The Muslim Society of P.E.I. was established in 1990 to cater to the needs of the Muslim community.
Saturday was a historic day in Charlottetown as the full cooperation of the Island community made this project a reality, says Najam Chishti, president of the Muslim Society.
“On behalf of the society and the community, I would like to thank Dr. Sefau and his committee for a job well done. We would also like to thank the many Muslims and non-Muslims from coast to coast, and those outside of Canada, who helped us realize this mosque.”
When the project was first initiated, the society had less than $100,000 and it seemed like a daunting task to raise over a half a million dollars in six months. The fundraising committee, chaired by Dr. Suleiman Sefau, was successful in raising the much-needed funds.
Hundreds of letters were sent out, phone calls were made to friends and family, and fundraising dinners, food drives, silent auctions and coin collections all contributed to the finalized project.
“In addition to meeting the immediate needs of the community, such as the daily five prayers, Friday prayer, Sunday school, and Halaq, the reading of Quran and its teaching for both men and women, this building will also serve as an Islamic centre where we can welcome non-Muslims in a friendly environment that will help promote inter-faith dialogue, peace, and understanding,” Najam said.
“There’s a lot here for children and for women with small children, they can socialize too and there will be Islamic studies and Sunday school for children,” Farida Chishti said.
“We no longer have to rent a hall or place, we can have all of our events here.”
Mayor Clifford Lee was present at the open house on Saturday and said Charlottetown and the Island can certainly recognize the importance of immigration to P.E.I. and how this is a perfect example of a facility where members of the community can come together.
“We no longer have to rent a hall or place, we can have all of our events here,” – Farida Chishti.
“I wish much happiness here in your facility and this place of worship and because of what you people bring to the community. Thanks for the invitation and congratulations,” he said in front of a crowd of about 60 people downstairs in the mosque.

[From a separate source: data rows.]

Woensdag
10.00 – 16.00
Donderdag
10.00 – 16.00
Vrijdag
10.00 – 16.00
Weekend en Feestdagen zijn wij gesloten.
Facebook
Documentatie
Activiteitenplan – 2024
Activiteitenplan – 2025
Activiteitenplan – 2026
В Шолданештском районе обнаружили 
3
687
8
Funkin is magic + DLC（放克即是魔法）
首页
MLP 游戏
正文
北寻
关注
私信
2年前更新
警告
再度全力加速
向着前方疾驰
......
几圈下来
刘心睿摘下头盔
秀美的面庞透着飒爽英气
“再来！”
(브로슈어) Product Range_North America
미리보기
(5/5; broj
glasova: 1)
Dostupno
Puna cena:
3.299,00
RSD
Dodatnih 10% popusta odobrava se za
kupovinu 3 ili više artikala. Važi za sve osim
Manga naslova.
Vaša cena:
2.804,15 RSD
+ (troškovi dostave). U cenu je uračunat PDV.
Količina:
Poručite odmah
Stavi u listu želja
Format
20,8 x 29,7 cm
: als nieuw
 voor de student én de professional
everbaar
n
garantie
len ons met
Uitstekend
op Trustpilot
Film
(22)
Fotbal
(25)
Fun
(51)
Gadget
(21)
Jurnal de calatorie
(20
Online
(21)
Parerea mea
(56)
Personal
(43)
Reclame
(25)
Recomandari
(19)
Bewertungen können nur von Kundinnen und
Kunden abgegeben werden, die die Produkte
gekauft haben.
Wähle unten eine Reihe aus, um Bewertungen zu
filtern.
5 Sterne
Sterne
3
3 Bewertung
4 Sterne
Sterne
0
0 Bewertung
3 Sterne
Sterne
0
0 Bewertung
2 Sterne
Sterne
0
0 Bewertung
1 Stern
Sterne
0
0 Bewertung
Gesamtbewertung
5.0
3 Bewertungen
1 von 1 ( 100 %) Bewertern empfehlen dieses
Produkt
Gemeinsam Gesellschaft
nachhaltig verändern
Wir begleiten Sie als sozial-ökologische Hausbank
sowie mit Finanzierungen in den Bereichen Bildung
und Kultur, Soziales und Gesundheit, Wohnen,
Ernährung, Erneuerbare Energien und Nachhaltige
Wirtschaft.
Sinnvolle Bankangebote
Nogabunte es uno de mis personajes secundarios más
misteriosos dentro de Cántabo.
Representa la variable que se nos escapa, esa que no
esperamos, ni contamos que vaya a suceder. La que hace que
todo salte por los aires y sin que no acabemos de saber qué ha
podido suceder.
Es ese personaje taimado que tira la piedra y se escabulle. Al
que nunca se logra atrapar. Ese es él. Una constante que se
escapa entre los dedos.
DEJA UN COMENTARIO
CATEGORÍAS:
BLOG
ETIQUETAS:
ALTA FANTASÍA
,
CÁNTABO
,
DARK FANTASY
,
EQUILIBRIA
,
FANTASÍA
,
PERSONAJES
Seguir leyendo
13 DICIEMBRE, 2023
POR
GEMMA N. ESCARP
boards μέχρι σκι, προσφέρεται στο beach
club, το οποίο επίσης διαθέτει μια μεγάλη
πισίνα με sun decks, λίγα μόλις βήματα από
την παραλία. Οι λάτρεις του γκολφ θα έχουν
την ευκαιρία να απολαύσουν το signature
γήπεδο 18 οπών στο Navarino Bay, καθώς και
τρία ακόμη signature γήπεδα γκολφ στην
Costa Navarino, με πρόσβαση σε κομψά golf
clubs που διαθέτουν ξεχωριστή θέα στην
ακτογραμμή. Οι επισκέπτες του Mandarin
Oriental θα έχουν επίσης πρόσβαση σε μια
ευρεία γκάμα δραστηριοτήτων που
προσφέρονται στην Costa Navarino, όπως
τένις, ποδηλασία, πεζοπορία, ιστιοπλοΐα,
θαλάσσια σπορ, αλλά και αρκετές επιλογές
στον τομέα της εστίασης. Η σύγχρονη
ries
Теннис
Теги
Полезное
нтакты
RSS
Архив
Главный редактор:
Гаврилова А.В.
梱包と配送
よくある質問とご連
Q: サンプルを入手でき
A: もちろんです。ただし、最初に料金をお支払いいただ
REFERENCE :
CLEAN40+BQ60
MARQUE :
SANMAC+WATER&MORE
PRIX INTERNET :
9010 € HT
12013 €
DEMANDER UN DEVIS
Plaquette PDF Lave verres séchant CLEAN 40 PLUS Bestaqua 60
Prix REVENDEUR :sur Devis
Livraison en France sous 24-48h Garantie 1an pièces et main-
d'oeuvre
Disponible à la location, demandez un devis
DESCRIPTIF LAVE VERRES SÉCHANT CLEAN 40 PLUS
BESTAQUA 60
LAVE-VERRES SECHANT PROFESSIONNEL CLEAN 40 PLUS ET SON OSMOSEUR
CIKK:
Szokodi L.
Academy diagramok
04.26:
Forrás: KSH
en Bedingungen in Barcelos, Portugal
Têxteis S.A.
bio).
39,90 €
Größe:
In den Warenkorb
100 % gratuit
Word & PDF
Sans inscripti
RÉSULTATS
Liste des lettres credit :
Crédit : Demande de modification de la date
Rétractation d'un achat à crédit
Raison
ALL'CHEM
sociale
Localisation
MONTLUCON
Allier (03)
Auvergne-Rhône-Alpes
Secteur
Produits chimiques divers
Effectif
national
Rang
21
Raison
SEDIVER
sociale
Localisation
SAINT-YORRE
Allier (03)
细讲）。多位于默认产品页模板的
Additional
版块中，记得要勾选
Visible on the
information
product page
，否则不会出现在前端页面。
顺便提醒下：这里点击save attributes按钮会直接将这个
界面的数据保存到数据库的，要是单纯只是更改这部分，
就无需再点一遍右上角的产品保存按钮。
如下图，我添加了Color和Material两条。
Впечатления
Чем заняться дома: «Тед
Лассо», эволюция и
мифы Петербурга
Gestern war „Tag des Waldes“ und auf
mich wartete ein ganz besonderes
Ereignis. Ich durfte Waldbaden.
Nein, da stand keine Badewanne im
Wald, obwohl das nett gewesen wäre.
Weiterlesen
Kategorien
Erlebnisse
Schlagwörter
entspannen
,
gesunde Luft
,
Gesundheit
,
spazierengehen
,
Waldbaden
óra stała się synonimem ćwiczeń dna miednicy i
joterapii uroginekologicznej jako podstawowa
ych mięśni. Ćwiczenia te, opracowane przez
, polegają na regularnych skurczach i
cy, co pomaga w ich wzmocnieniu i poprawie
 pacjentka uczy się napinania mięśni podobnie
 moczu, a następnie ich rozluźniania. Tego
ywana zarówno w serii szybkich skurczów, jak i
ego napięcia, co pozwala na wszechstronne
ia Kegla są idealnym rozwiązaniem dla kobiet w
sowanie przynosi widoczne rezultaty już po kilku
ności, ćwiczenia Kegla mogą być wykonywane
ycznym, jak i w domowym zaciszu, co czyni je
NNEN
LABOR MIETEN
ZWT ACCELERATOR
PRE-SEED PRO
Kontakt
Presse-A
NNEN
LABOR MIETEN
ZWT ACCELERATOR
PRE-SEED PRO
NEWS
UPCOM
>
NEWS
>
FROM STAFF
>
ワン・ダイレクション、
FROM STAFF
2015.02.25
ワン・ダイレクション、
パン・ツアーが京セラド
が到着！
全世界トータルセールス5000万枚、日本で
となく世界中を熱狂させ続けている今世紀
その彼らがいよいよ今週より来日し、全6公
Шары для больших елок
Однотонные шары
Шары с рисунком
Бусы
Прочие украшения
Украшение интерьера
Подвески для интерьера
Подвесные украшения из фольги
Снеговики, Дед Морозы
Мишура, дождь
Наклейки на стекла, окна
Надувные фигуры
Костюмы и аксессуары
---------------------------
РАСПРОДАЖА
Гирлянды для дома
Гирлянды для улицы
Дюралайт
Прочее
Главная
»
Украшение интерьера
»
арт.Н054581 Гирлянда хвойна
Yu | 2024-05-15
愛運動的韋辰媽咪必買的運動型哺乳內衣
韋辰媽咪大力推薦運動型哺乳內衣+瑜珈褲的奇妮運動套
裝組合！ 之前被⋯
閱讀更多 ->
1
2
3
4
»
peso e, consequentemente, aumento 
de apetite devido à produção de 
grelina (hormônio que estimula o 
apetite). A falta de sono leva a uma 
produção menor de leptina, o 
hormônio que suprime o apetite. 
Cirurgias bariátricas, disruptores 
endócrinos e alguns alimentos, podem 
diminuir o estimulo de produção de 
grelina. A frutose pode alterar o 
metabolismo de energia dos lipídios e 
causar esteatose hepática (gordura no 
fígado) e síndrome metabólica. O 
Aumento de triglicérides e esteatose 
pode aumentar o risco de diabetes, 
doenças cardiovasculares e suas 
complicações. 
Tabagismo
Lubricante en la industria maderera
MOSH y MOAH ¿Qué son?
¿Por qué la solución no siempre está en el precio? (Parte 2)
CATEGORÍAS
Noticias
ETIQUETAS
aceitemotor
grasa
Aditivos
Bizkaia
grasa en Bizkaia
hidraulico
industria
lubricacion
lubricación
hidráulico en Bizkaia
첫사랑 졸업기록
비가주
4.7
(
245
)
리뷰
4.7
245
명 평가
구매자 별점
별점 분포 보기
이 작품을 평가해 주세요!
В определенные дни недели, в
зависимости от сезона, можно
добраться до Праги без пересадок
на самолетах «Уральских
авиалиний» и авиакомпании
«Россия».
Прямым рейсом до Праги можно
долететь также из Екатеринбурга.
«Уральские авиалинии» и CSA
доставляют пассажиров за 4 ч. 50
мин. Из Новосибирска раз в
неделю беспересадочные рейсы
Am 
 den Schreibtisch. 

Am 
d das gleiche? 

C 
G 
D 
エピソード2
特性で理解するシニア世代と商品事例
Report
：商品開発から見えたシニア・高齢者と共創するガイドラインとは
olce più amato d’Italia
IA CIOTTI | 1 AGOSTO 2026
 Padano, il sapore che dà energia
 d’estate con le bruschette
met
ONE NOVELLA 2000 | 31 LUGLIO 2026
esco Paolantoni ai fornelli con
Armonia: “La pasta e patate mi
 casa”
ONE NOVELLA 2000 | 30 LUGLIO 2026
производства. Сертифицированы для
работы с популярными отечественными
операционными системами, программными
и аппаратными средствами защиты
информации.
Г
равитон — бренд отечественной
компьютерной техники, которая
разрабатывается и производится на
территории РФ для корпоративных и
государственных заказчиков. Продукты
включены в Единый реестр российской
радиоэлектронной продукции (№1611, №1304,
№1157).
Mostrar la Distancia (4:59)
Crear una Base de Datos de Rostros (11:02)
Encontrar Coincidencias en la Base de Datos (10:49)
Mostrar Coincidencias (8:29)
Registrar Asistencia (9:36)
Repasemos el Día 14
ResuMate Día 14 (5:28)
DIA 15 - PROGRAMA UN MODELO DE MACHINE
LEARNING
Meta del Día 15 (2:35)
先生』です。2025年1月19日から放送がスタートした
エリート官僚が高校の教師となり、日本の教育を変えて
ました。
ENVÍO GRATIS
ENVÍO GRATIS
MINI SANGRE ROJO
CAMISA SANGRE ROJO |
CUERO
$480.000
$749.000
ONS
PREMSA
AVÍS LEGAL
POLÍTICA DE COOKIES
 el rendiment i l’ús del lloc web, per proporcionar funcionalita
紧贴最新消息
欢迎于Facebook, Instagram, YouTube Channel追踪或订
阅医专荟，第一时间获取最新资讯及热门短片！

Like most Canadians, Island Muslims are passionate about social justice, civic issues such as health and environment, and they have actively participated in various local initiatives like fundraising for the Queen Elizabeth Hospital, donating to the food bank, and fundraising for the Canadian Red Cross.
“In the end we hope this building will also be a place for dialogue and discussion and to have Island Muslims be actively engaged in the community we share,” he said in closing the open house.
Najam also acknowledged the local supporters of the project. Home Depot, Kent Building Supplies, Co-op, and Campbell Construction all helped out with making the project a reality.